General Mills, Inc. functions as a prominent global producer and vendor of well-known consumer food brands. The company structures its widespread operations into five main divisions: North American retail, convenience stores and foodservice providers, Europe and Australia, Asia and Latin America, and a dedicated pet segment. Their broad catalog of products features a diverse range of items for consumers. This includes breakfast cereals, chilled yogurts, various soups, and ready-to-prepare meal kits. The offering also extends to refrigerated and frozen dough items, baking and dessert mixes, flours for culinary use, frozen pizzas and pizza snacks, along with an assortment of snack bars, fruit snacks, savory and grain snacks, and ice cream. For health-conscious consumers, they provide nutrition bars and wellness beverages, in addition to organic frozen and shelf-stable vegetables.

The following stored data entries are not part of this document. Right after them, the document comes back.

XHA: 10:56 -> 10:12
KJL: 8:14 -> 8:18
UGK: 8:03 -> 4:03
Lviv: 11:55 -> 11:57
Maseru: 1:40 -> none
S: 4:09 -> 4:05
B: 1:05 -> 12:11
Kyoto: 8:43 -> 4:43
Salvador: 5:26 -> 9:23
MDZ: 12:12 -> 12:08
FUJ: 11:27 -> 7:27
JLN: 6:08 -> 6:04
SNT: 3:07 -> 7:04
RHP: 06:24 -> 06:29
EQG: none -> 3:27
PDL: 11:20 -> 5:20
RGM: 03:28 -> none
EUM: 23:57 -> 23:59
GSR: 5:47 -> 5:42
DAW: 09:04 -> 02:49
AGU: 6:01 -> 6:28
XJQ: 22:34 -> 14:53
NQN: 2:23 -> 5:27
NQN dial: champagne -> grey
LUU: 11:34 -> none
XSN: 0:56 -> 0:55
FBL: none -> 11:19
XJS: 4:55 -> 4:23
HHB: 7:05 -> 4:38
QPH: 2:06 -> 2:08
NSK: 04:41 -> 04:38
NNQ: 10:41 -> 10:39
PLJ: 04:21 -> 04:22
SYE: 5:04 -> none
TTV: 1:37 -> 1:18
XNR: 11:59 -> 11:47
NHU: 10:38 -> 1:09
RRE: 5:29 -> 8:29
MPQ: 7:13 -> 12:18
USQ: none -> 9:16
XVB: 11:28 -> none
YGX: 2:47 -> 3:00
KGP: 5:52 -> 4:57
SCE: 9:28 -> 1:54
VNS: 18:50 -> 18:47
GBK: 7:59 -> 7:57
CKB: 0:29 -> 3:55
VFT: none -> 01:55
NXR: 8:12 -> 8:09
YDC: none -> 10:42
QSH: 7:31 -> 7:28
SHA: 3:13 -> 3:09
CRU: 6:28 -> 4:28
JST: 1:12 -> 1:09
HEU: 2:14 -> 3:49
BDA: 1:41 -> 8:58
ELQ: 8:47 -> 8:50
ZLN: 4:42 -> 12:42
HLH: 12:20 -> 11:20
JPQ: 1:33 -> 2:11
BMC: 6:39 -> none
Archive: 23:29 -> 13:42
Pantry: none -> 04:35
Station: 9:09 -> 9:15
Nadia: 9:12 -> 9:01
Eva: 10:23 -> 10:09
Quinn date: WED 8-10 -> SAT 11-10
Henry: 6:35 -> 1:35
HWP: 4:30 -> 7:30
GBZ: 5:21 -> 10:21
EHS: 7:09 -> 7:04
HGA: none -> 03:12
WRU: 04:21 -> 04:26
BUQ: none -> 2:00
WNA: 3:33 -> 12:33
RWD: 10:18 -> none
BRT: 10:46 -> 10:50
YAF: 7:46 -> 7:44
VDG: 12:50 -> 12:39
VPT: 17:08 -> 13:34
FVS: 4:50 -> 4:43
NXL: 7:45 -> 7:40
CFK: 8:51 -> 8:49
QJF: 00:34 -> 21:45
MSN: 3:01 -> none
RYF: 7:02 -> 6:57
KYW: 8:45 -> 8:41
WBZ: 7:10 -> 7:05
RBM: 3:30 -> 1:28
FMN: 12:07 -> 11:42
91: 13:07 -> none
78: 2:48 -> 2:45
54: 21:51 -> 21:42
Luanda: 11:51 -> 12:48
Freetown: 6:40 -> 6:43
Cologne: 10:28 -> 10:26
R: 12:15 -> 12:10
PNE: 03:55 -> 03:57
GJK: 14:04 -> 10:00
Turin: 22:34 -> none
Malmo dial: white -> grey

GIS (General Mills, Inc.) trades in the Consumer Defensive sector, specifically Packaged Foods, with a market capitalization of approximately $19.22B, a trailing P/E of 8.80, a beta of -0.04 versus the broader market, a 52-week range of 31.75-54.18, average daily share volume of 9.5M, a public-listing history dating back to 1980, approximately 34K full-time employees. These structural characteristics shape how GIS stock options price implied volatility around earnings windows, capital events, and macro-driven sector rotations.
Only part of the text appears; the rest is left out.